R.: Sí, hay renovación de todo tipo de vendedores. En cifras netas tenemos cien establecimientos menos que el año pasado, ha habido muchas marcas pequeñas que empezaron en online y ahora han abierto; hay establecimientos tradicionales que han cerrado y hay tiendas de las grandes cadenas que se han relocalizado. El auge del formato online, que ya estamos un 16%, también ha hecho que se reduzca la presencia de la tienda física, que no es tan importante como a principios de los 2000.  

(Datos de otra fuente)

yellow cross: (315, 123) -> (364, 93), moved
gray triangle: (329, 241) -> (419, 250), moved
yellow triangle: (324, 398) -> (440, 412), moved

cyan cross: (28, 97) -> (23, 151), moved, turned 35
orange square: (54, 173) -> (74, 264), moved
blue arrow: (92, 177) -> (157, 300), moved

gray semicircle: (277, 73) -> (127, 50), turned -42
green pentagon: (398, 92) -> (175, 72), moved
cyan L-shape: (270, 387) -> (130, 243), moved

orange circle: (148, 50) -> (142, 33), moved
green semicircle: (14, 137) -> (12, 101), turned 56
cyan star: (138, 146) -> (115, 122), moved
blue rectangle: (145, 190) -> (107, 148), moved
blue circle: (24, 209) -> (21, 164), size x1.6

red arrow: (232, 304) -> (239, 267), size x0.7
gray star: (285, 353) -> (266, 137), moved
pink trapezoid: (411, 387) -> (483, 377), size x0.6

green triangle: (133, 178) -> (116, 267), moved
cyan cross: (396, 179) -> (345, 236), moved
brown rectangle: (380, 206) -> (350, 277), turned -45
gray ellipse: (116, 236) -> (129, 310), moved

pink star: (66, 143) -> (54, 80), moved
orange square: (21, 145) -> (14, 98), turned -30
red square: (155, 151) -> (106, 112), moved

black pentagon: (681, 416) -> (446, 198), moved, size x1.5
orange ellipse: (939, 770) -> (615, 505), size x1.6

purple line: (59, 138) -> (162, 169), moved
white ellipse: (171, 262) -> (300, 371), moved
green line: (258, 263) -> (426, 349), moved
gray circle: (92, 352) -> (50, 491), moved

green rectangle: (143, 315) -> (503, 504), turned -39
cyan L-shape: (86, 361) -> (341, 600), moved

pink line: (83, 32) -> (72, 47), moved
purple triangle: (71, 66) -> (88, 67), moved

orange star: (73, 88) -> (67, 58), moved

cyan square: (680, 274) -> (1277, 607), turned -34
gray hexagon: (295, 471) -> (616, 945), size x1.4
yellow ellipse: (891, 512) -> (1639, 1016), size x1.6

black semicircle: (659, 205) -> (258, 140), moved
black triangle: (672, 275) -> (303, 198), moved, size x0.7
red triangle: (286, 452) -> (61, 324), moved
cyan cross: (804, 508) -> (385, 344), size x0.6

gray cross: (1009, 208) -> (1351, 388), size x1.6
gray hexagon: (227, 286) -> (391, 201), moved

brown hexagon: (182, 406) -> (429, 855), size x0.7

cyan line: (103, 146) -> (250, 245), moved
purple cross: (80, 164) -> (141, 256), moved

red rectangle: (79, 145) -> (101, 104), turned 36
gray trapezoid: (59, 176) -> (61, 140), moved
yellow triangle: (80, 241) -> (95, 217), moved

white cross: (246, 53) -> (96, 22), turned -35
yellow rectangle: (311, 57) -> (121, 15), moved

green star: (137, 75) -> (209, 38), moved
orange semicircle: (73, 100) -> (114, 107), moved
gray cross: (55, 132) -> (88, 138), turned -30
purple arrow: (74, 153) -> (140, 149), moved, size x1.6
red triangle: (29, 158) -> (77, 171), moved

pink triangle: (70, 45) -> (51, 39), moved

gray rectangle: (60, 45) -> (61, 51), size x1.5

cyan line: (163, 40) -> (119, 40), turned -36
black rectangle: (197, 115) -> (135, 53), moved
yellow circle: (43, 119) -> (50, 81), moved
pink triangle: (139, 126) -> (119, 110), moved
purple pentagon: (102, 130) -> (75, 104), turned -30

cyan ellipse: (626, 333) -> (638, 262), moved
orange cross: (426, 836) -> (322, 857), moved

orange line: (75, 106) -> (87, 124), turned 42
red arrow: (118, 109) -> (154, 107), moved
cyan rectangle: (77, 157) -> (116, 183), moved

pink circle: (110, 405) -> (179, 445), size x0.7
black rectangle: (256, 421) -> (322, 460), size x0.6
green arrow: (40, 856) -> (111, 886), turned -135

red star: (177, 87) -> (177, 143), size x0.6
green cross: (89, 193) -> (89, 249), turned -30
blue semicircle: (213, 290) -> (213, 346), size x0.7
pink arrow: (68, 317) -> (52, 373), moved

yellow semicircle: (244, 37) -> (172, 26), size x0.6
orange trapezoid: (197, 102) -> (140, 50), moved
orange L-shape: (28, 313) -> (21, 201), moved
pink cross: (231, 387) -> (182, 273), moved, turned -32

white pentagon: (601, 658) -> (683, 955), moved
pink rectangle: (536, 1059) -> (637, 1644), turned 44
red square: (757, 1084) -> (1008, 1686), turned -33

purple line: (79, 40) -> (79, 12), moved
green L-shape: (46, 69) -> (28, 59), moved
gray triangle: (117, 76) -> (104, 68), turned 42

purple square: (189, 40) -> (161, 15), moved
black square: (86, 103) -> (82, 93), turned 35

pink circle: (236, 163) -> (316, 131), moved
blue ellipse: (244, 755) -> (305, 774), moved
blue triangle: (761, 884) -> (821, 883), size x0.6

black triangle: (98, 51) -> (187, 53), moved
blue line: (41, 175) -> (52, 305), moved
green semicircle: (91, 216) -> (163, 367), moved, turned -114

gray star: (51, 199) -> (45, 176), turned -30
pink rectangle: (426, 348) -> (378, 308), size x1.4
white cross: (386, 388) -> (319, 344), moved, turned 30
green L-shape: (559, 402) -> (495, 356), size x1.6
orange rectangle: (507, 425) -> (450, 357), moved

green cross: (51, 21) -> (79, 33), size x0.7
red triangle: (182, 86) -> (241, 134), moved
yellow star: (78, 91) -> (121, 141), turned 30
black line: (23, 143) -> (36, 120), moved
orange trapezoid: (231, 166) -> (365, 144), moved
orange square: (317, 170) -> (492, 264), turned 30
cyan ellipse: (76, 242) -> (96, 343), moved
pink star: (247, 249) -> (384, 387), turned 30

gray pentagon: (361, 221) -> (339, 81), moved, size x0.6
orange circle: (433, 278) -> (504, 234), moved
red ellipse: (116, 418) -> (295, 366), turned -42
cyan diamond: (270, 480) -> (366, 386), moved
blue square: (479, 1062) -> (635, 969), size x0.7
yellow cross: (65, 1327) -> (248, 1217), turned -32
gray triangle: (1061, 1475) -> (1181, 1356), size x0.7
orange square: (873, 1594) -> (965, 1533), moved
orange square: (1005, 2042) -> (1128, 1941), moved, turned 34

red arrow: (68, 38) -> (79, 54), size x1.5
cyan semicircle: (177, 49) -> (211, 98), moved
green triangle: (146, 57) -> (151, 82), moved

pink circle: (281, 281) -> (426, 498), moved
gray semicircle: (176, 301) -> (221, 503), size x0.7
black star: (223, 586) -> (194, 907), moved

P.: Inditex y H&M reducen tiendas, lo que supone que venden más con menos, pero ¿aumenta la rentabilidad de las tiendas?

R.: Sin lugar a duda, de hecho, se ve como Inditex, por ejemplo, sigue batiendo récords. En la primera década del 2000 todos abrían tiendas y vendían allí. En ese momento la clave era cuánto facturabas y cuántas tiendas tenías porque la rentabilidad no era importante. Ahora la dinámica ha cambiado, ya no hacen falta tantas tiendas, sino que los puntos de venta tengan sentido y utilizar la omnicanalidad.

P.: Los hipermercados pierden cuota. ¿Ha llegado el techo?

R.: También tienen que reinventarse. Sin embargo, es cierto que el producto principal del supermercado es alimentación y siguen estando arriba en cuanto a las ventas de moda por lo que no considero este dato algo preocupante.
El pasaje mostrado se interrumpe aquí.